Given the fastidious nature of Bartonella, the traditional methodology of isolating by culturing blood and tissue has an unsurprising sensitivity rate of less than 30%.21 Although histopathology and silver staining can be helpful, these techniques are nonspecific for Bartonella disease.22 Consequently, serology testing and more recently, molecular tools are mainstays used to confirm a clinical suspicion of Bartonella infection. Although indirect immunofluorescence is specific to Bartonella, it is not species specific. Thus, the role of 16s rRNA gene sequencing has been instrumental in identifying new syndromes associated with B. quintana infections. Sensitivity and specificity of a microbiological diagnosis in BCNE has increased greatly with molecular testing on resected valvular tissue.23
Echocardiographic features of B. quintana endocarditis are variable, but appear to have tropism for affecting left-sided heart valves. Unlike other species of Bartonella, B. quintana can affect those without known valvular disease and often requires valvular surgery for cure, as outlined in Table 2.
Treatment.
Treatment for Bartonella-associated infections are based on in vitro antibiotic susceptibility studies and observational data rather than robust systematic reviews. Localized B. quintana infections can be treated with a 3–6-month course of erythromycin or doxycycline.24–26 For systemic B. quintana infections, including trench fever, bacteremia, and endocarditis, consensus recommendations suggest that a 2-week 3-mg/kg/day aminoglycoside course with a 4–6-week course of doxycycline 200 mg/day is necessary.17,27,28 Ceftriaxone is also usually used in concert with doxycycline for at least 6 weeks in endocarditis.29 Valvular surgery is almost always required in the cases of B. quintana endocarditis.30
Prevention of B. quintana involves attention to personal hygiene with regular bathing and washing of clothes in water at temperatures higher than 50°C.31 Thus, in patients experiencing homelessness, providing laundry and bathing facilities along with insecticide application to shared bedding units within homeless shelters are important. Examination of clothing and collection of serologic tests for louse-borne diseases in homeless shelters have been successfully implemented to prevent spread.32
Our case highlights important considerations in B. quintana endocarditis.
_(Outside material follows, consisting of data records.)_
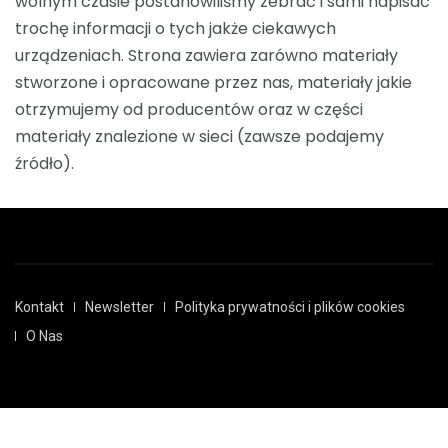
wolnym czasie postanowiliśmy zebrać i sami napisać
trochę informacji o tych jakże ciekawych
urządzeniach. Strona zawiera zarówno materiały
stworzone i opracowane przez nas, materiały jakie
otrzymujemy od producentów oraz w części
materiały znalezione w sieci (zawsze podajemy
źródło).
Kontakt
Newsletter
Polityka prywatności i plików cookies
O Nas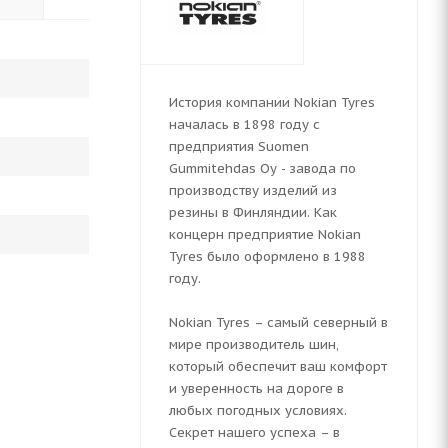
История компании Nokian Tyres
началась в 1898 году с
предприятия Suomen
Gummitehdas Oy - завода по
производству изделий из
резины в Финляндии. Как
концерн предприятие Nokian
Tyres было оформлено в 1988
году.
Nokian Tyres – самый северный в
мире производитель шин,
который обеспечит ваш комфорт
и уверенность на дороге в
любых погодных условиях.
Секрет нашего успеха – в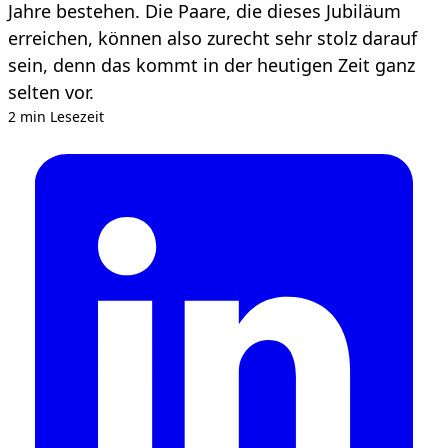
Jahre bestehen. Die Paare, die dieses Jubiläum
erreichen, können also zurecht sehr stolz darauf
sein, denn das kommt in der heutigen Zeit ganz
selten vor.
2 min Lesezeit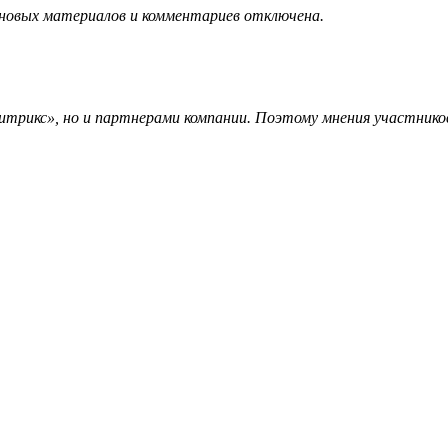
 новых материалов и комментариев отключена.
трикс», но и партнерами компании. Поэтому мнения участников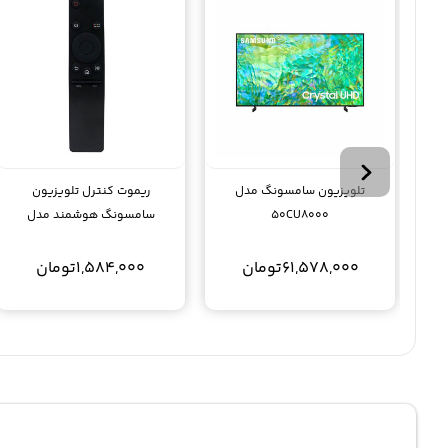
تلویزیون سامسونگ مدل
ریموت کنترل تلویزیون
50CU8000
سامسونگ هوشمند مدل
Samsung 1295
61,578,000
تومان
1,584,000
تومان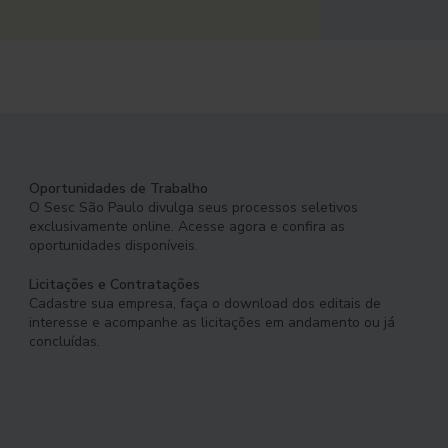
Oportunidades de Trabalho
O Sesc São Paulo divulga seus processos seletivos
exclusivamente online. Acesse agora e confira as
oportunidades disponíveis.
Licitações e Contratações
Cadastre sua empresa, faça o download dos editais de
interesse e acompanhe as licitações em andamento ou já
concluídas.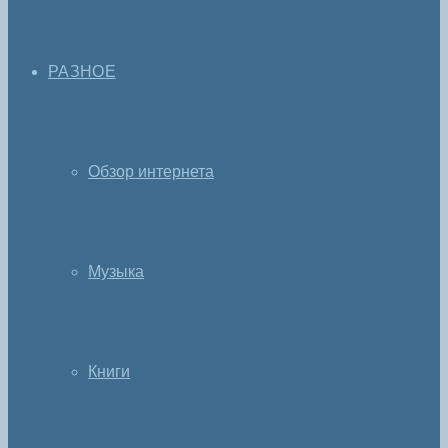
РАЗНОЕ
Обзор интернета
Музыка
Книги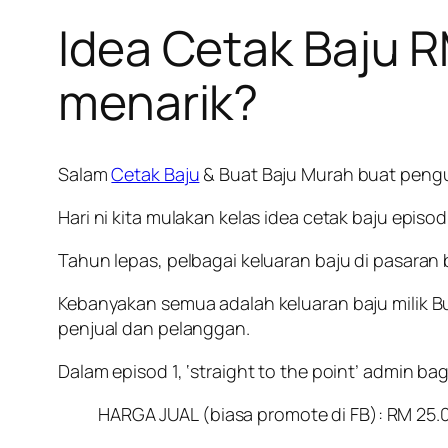
Idea Cetak Baju R
menarik?
Salam
Cetak Baju
& Buat Baju Murah buat peng
Hari ni kita mulakan kelas idea cetak baju epis
Tahun lepas, pelbagai keluaran baju di pasara
Kebanyakan semua adalah keluaran baju milik 
penjual dan pelanggan.
Dalam episod 1, ‘straight to the point’ admin bag
HARGA JUAL (biasa promote di FB): RM 25.00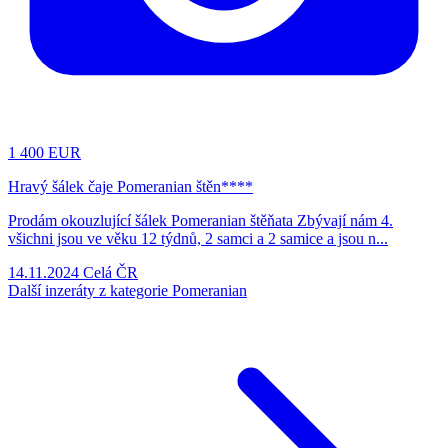
1
400 EUR
Hravý šálek čaje Pomeranian štěn****
Prodám okouzlující šálek Pomeranian štěňata Zbývají nám 4.
všichni jsou ve věku 12 týdnů, 2 samci a 2 samice a jsou n...
14.11.2024
Celá ČR
Další inzeráty z kategorie Pomeranian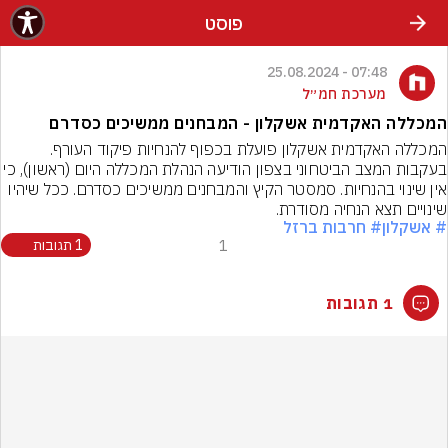
פוסט
07:48 - 25.08.2024
מערכת חמ״ל
המכללה האקדמית אשקלון - המבחנים ממשיכים כסדרם
המכללה האקדמית אשקלון פועלת בכפוף להנחיות פיקוד העורף. 
בעקבות המצב הביטחוני בצפון הודיעה הנהלת המכללה היום 
אין שינוי בהנחיות. סמסטר הקיץ והמבחנים ממשיכים כסדרם. ככל שיהיו 
שינויים תצא הנחיה מסודרת.
# אשקלון
# חרבות ברזל
1
1 תגובות
1 תגובות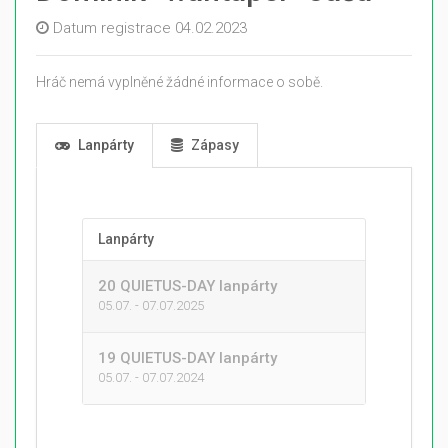
Datum registrace 04.02.2023
Hráč nemá vyplněné žádné informace o sobě.
Lanpárty
Zápasy
Lanpárty
20 QUIETUS-DAY lanpárty
05.07. - 07.07.2025
19 QUIETUS-DAY lanpárty
05.07. - 07.07.2024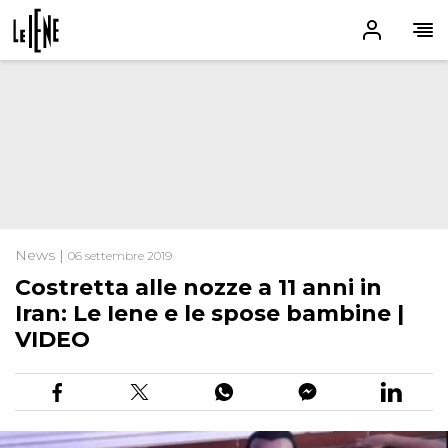
News |
06 settembre 2019
Costretta alle nozze a 11 anni in
Iran: Le Iene e le spose bambine |
VIDEO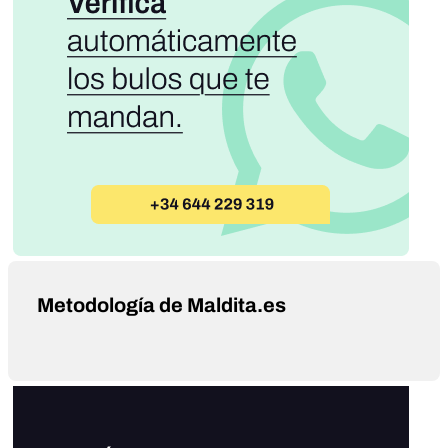
Metodología de Maldita.es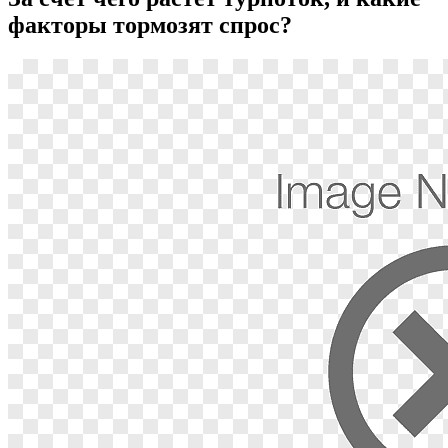
факторы тормозят спрос?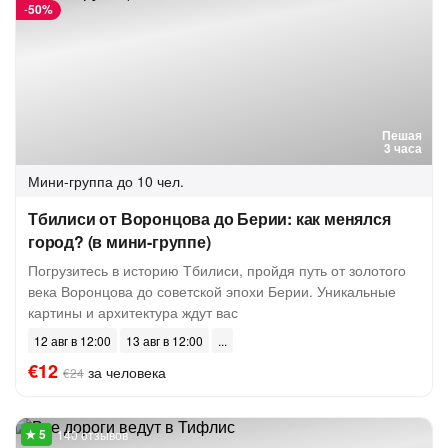
-
50%
Пешая
3 часа
Мини-группа
до 10 чел.
Тбилиси от Воронцова до Берии: как менялся
город? (в мини-группе)
Погрузитесь в историю Тбилиси, пройдя путь от золотого
века Воронцова до советской эпохи Берии. Уникальные
картины и архитектура ждут вас
12 авг в 12:00
13 авг в 12:00
€12
за человека
€24
140 отзывов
Bartonella quintana endocarditis ought to be considered in homeless individuals with valvular disease and multiple hospitalizations for heart failure symptomatology. It is conceivable that our patient had chronic bacteremia with transient improvement and sterilization of blood cultures owing to short courses of antibiotics. Serology and molecular testing were valuable in confirming a microbiological diagnosis in our patient.
CONCLUSION
The case described herein represents the 13th documented case of B. quintana endocarditis in North America and the first in Western Canada. As most literature regarding B. quintana endocarditis is in Europe and developing countries, this review represents the most up-to-date and comprehensive summary of cases within North America. The challenges outlined in obtaining a microbiological diagnosis in persons not connected with medical care likely underestimate the true prevalence of this condition. With increased recognition of Bartonella infection syndromes, combined with improvement of serologic testing and molecular diagnostics, it is likely that the identification of Bartonella disease will be more prevalent going forward. Bartonella endocarditis can manifest as an occult infectious process and should be considered in homeless individuals even in the absence of a known cardiac valvulopathy. Outbreaks of asymptomatic chronic Bartonella bacteremia within the homeless population coupled with challenges in financial and medication compliance makes infection prevention and control and public health measures important considerations.